Court Opinion

ID: 3516086
Source: CourtListenerOpinion
Date Created: 2016-07-05 22:27:22.23558+00
Date Added: 2024-06-11T13:55:11.674074
License: Public Domain

Upon my own extended examination of the cases and texts, I am convinced that the "link theory" adopted in the controlling opinion is sustained by the weight of authority. The most elaborate discussion of the subject is found in 8 Wigmore on Evidence (3d Ed.). The opening paragraph of Sec. 2260, that volume, seems to lay down the "link theory" as the real rule, although the author goes on further and apparently gives support to the theories "tending to incriminate" and the "clue to incrimination." If the weight of the cases did not support the "link theory," I would prefer an adherence rather to the other two views.

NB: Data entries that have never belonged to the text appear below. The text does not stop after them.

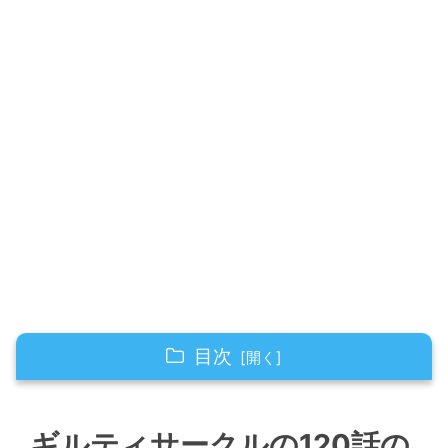
目次
ギルティサークルの120話のネタバレ最新話！
童二と楓は何を話す！？
ギルティサークルの120話の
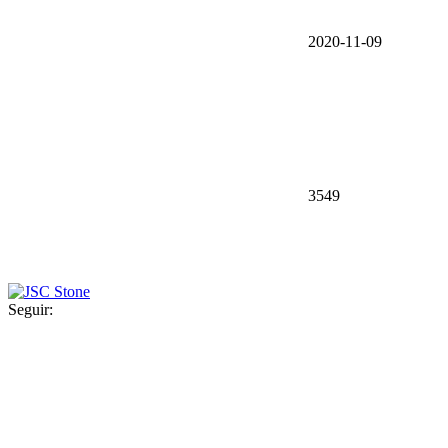
2020-11-09
3549
Seguir:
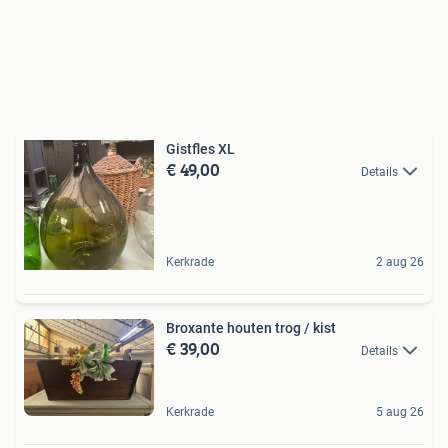
Gistfles XL
€ 49,00
Details
Kerkrade
2 aug 26
Broxante houten trog / kist
€ 39,00
Details
Kerkrade
5 aug 26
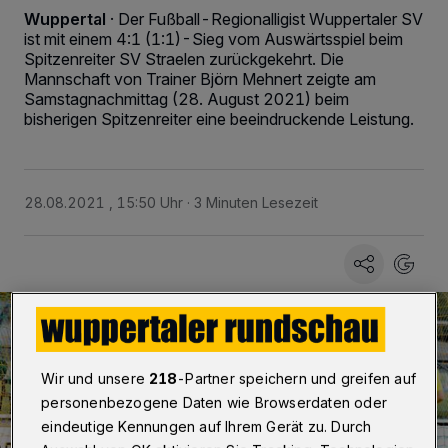
Wuppertal
·
Der Fußball-Regionalligist Wuppertaler SV
ist mit einem 4:1 (1:1)-Sieg vom Auswärtsspiel beim
Spitzenreiter SV Straelen zurückgekehrt. Die
Mannschaft von Trainer Björn Mehnert zeigte am
Samstagnachmittag (28. August 2021) beim
bisherigen Spitzenreiter eine beeindruckende Leistung.
28.08.2021 , 15:50 Uhr
3 Minuten Lesezeit
Wir und unsere
218
-Partner speichern und greifen auf
personenbezogene Daten wie Browserdaten oder
eindeutige Kennungen auf Ihrem Gerät zu. Durch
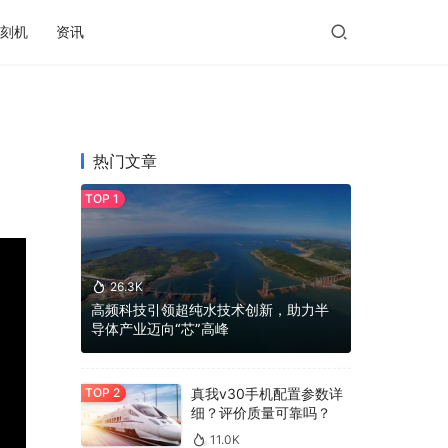
刻机
资讯
热门文章
26.3K
高频科技引领超纯水技术创新，助力半
导体产业迈向“芯”高峰
真我v30手机配置参数详
细？评价质量可靠吗？
11.0K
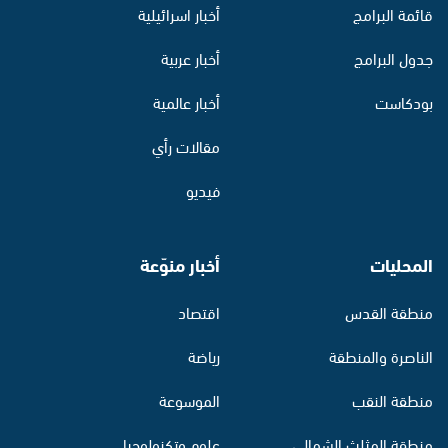
قائمة البرامج
أخبار اسرائيلية
جدول البرامج
أخبار عربية
بودكاست
أخبار عالمية
مقالات رأي
فيديو
المحليات
أخبار منوّعة
منطقة القدس
اقتصاد
الناصرة والمنطقة
رياضة
منطقة النقب
الموسوعة
منطقة المثلث الشمالي
علوم وتكنولوجيا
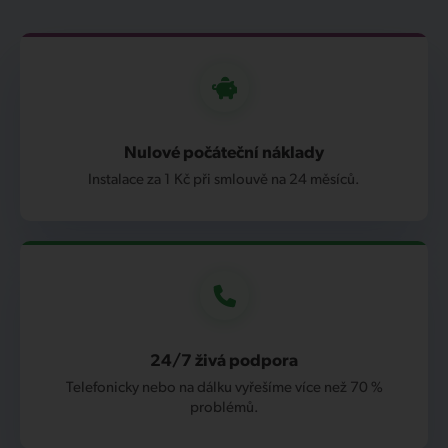
Nulové počáteční náklady
Instalace za 1 Kč při smlouvě na 24 měsíců.
24/7 živá podpora
Telefonicky nebo na dálku vyřešíme více než 70 %
problémů.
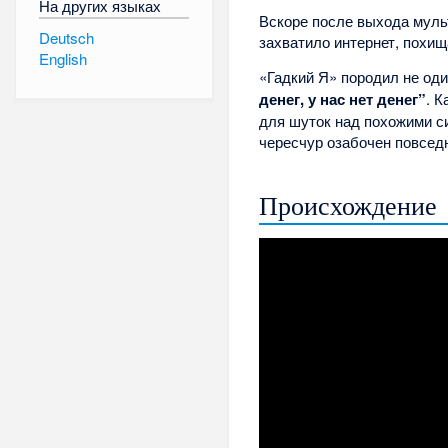
На других языках
Вскоре после выхода мул
Deutsch
захватило интернет, похи
English
«Гадкий Я» породил не оди
денег, у нас нет денег”
. 
для шуток над похожими си
чересчур озабочен повсед
Происхождение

My experience and observation of more than 18 years on this Court have definitely convinced me that when a subject has been thoroughly debated before, and considered by, the courts throughout the country so that we can distinctly see what is the weight of authority on any question *Page 903 
not controlled by our own statutes or decisions, we should follow the majority, save only when we can confidently say that the rule of the majority is manifestly wrong or is mischievous in its effect as applied to the situation in our state. In this way only may we give to the law a practical measure of certainty and make it the law of the land rather than the pronouncement of the particular judges who, in a particular case and for the time being, may happen to have the power to decide.